Tuesday, June 27, 2006

Guidelines for Factoring

Here's a few thoughts to consider when evaluating the use of factoring or accounts receivable financing as a way to improve your cash flow:

1. With some exceptions, typically only accounts receivable for sales to commercial customers can be factored.

2. Are there any existing liens against your company’s receivables? This would include loans, lines of credit, tax liens, judgments as well as pending litigation.

3. Even though the factor extends cash based on the credit of your customers, the factor will also run credit on your company. Your company’s credit is not nearly as important as your customer’s, but it is sometimes a consideration.

4. On your initial funding of existing invoices, the factor may or may not agree to purchase accounts that are already more than 30 days old.
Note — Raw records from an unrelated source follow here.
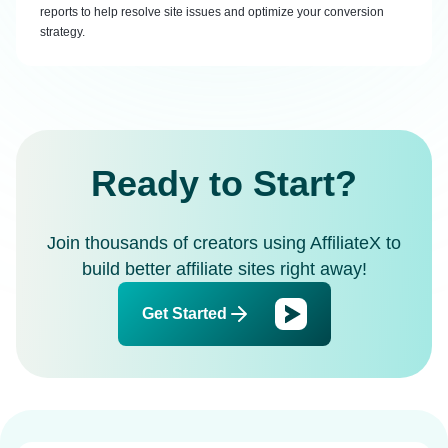
reports to help resolve site issues and optimize your conversion
strategy.
Ready to Start?
Join thousands of creators using AffiliateX to
build better affiliate sites right away!
Get Started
5. Before factoring your invoices, your product or service must be completed, delivered, and accepted by that customer. The factor will be concerned with anything that might diminish the value and the strength of the accounts receivable. What are the specific details of your return policy? Do you owe any money to your customers which could be treated as an “offset” to the monies owed your company?

6. Factoring involves the sale of your company’s receivable. Depending on the terms of the factoring program, the factor may require notification of your customers and verification that the product or service has been completed, delivered and accepted by that customer.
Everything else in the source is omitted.